>>>
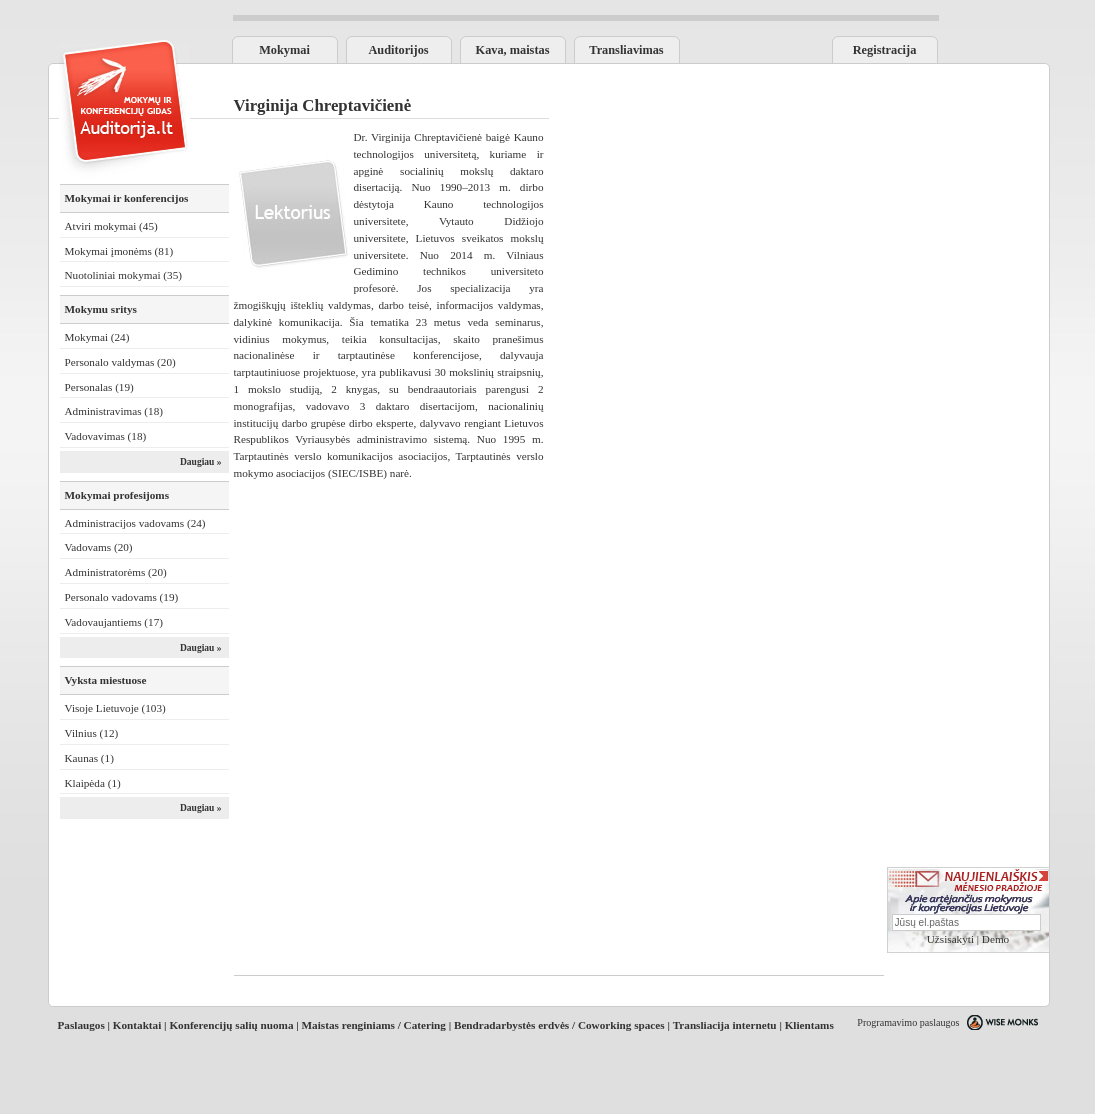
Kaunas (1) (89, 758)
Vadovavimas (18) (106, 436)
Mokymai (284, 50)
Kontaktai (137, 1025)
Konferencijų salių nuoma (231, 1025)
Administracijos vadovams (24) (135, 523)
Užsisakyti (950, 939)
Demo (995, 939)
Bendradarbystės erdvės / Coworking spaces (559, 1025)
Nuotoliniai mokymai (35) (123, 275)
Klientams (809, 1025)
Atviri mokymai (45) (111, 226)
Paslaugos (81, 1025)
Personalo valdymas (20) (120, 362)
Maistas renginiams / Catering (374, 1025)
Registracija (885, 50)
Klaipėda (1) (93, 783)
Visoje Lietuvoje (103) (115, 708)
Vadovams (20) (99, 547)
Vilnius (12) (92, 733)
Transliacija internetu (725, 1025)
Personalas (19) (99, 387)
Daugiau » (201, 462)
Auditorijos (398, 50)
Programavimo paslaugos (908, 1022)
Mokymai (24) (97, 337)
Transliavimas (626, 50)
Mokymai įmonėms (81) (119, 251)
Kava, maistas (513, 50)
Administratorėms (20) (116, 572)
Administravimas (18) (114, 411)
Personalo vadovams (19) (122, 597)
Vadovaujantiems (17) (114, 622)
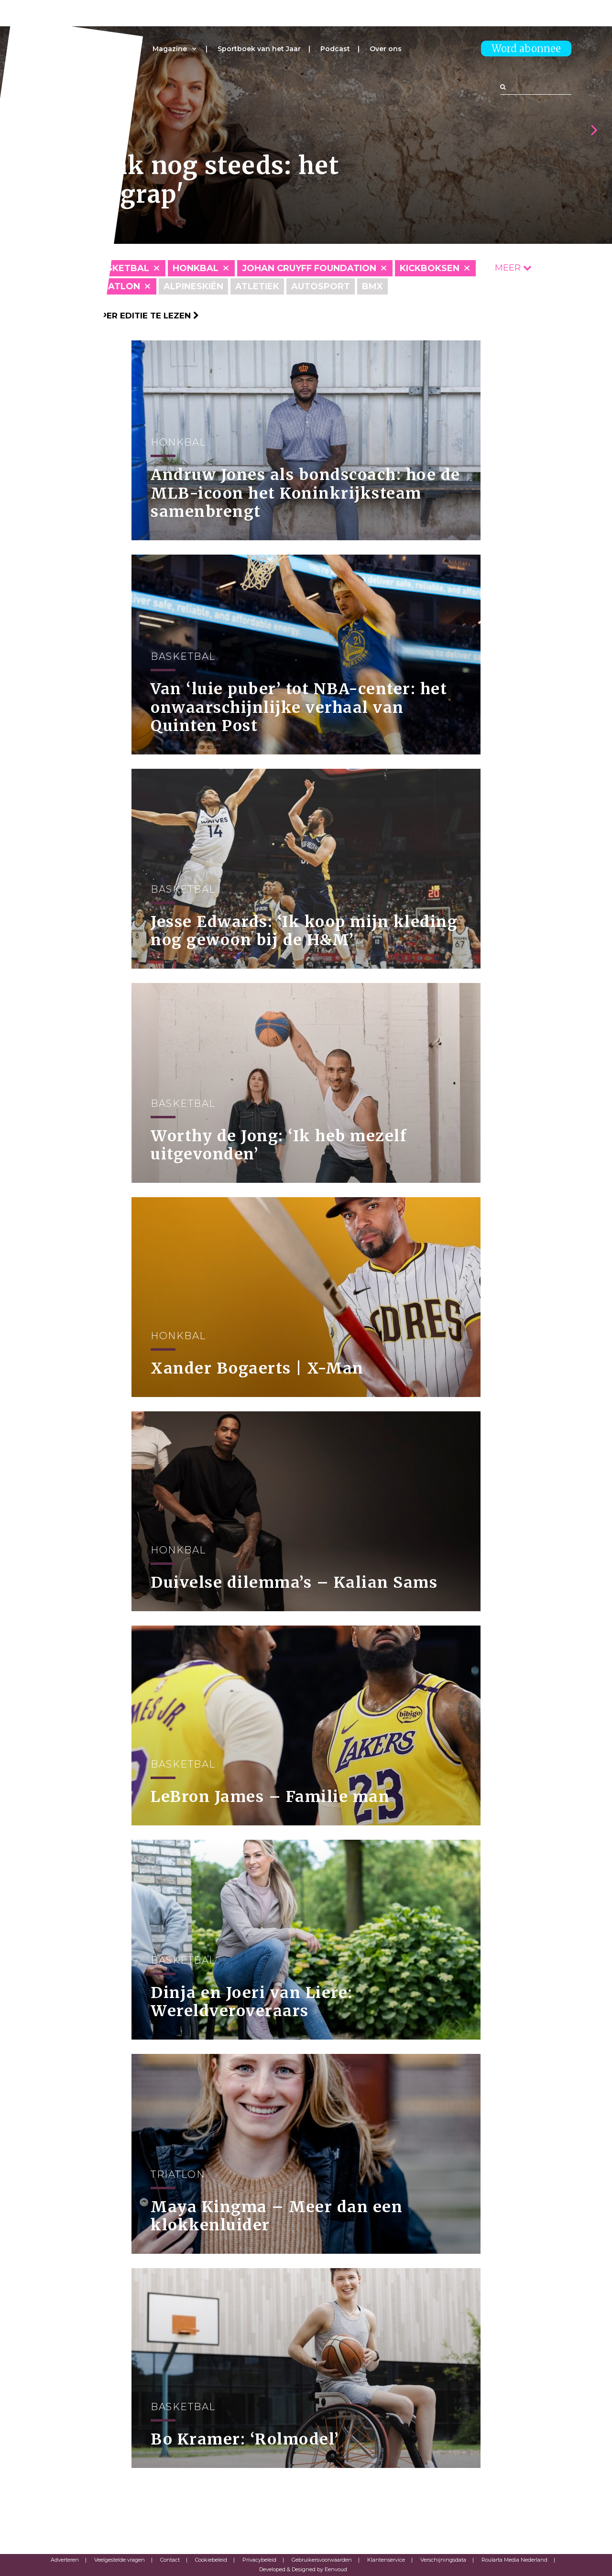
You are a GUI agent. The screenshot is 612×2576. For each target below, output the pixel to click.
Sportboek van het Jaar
<<<
**Instructions to follow:** Copy out every entry exactly as written, but not the pictures.

**Output for this exercise:**
Kaunas (1) (89, 758)
Vadovavimas (18) (106, 436)
Mokymai (284, 50)
Kontaktai (137, 1025)
Konferencijų salių nuoma (231, 1025)
Administracijos vadovams (24) (135, 523)
Užsisakyti (950, 939)
Demo (995, 939)
Bendradarbystės erdvės / Coworking spaces (559, 1025)
Nuotoliniai mokymai (35) (123, 275)
Klientams (809, 1025)
Atviri mokymai (45) (111, 226)
Paslaugos (81, 1025)
Personalo valdymas (20) (120, 362)
Maistas renginiams / Catering (374, 1025)
Registracija (885, 50)
Klaipėda (1) (93, 783)
Visoje Lietuvoje (103) (115, 708)
Vadovams (20) (99, 547)
Vilnius (12) (92, 733)
Transliacija internetu (725, 1025)
Personalas (19) (99, 387)
Daugiau » (201, 462)
Auditorijos (398, 50)
Programavimo paslaugos (908, 1022)
Mokymai (24) (97, 337)
Transliavimas (626, 50)
Mokymai įmonėms (81) (119, 251)
Kava, maistas (513, 50)
Administratorėms (20) (116, 572)
Administravimas (18) (114, 411)
Personalo vadovams (19) (122, 597)
Vadovaujantiems (17) (114, 622)
You are a GUI agent. The screenshot is 612×2576. For each target below, output the pixel to click.
Sportboek van het Jaar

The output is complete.